Comme c'est presque toujours le cas en Haïti, il y a toutefois un écart important entre ce que dit le gouvernement et la réalité sur le terrain.

 

En fait, les cours reprendront effectivement cette semaine dans les régions éloignées de la capitale, peu touchées par le tremblement de terre. Mais à Port-au-Prince, personne ne croit que la reprise soit possible ces jours-ci. Peut-être même pas en mars.

Tout le monde veut bien rouvrir les écoles et reprendre les cours, mais bien peu de gens sont prêts à retourner dans des immeubles, même sécuritaires, traumatisés qu'ils sont par le séisme du 12 janvier.

Dans certains quartiers, on fera une timide tentative ce matin. Au collège Véréna, école privée du quartier Delma 2 gérée par l'Armée du Salut, seuls les élèves de sixième et neuvième années fondamentales et leurs professeurs sont invités à rentrer aujourd'hui. Ces jeunes devront se soumettre aux examens nationaux, fin juin, pour pouvoir passer au degré suivant et on craint que leur année scolaire soit compromise s'ils ne reprennent pas rapidement.

La direction de l'école, qui accueille normalement 1500 enfants, admet qu'il ne s'agit que d'un modeste test.

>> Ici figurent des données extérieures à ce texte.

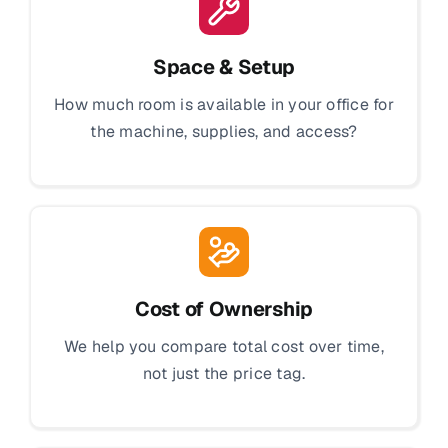
Space & Setup
How much room is available in your office for
the machine, supplies, and access?
Cost of Ownership
We help you compare total cost over time,
not just the price tag.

«On ne sait pas combien de nos élèves ont péri et on ne sait pas non plus si les enfants et les enseignants voudront retourner dans l'école, explique Minel Pierrefils, administrateur du collège Véréna. On essaye de se réorganiser timidement pour sauver l'année scolaire, mais c'est seulement un essai. Puisque Dieu nous a fait la grâce de sauver une partie de notre édifice, on rouvre.»

La direction demande toutefois aux élèves de ne pas venir à l'école en uniforme, question de ne pas créer un mouvement chez les autres élèves, qui devront attendre encore quelques semaines.

Cette décision vient du collège Véréna, et non du ministère de l'Éducation, qui n'a envoyé aucun mot d'ordre, précise M. Pierrefils.

Pour bien des Haïtiens rencontrés hier, il s'agit d'une preuve de plus que ce gouvernement est complètement dépassé.

Mirlande Manigat, ex-sénatrice et femme de l'ancien président Leslie François Manigat, aujourd'hui vice-rectrice de l'université Quisqueya (complètement ravagée, comme presque toutes les universités de Port-au-Prince) croit que les autorités «disent n'importe quoi».

«Entre 85 et 90% des écoles haïtiennes sont privées et l'État n'a aucune autorité sur elles. Comment le président peut-il affirmer que les cours reprendront si rapidement?» demande Mme Manigat, rencontrée hier parmi les ruines de son université.